Collected data
------------------------------------------------------------

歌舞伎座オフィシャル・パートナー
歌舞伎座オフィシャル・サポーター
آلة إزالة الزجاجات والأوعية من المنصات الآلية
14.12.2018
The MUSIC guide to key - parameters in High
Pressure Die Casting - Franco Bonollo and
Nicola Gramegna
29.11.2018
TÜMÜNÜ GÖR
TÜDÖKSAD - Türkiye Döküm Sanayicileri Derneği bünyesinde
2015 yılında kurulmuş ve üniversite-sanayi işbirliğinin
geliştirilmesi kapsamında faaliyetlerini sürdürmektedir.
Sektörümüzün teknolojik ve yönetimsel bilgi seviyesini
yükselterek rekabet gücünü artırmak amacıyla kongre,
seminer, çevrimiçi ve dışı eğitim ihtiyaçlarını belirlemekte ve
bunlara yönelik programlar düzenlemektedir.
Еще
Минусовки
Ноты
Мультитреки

------------------------------------------------------------

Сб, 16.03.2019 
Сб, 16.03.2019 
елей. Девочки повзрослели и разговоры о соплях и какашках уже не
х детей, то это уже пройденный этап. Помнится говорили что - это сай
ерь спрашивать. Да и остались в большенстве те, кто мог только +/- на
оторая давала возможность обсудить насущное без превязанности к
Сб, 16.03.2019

------------------------------------------------------------

PROBLEM DETAILS:
When you reach the line containing "2015 yılında kurulmuş" in the data above, start copying exactly, and stop after the line containing "Мультитреки".

YOUR SOLUTION:
2015 yılında kurulmuş ve üniversite-sanayi işbirliğinin
geliştirilmesi kapsamında faaliyetlerini sürdürmektedir.
Sektörümüzün teknolojik ve yönetimsel bilgi seviyesini
yükselterek rekabet gücünü artırmak amacıyla kongre,
seminer, çevrimiçi ve dışı eğitim ihtiyaçlarını belirlemekte ve
bunlara yönelik programlar düzenlemektedir.
Еще
Минусовки
Ноты
Мультитреки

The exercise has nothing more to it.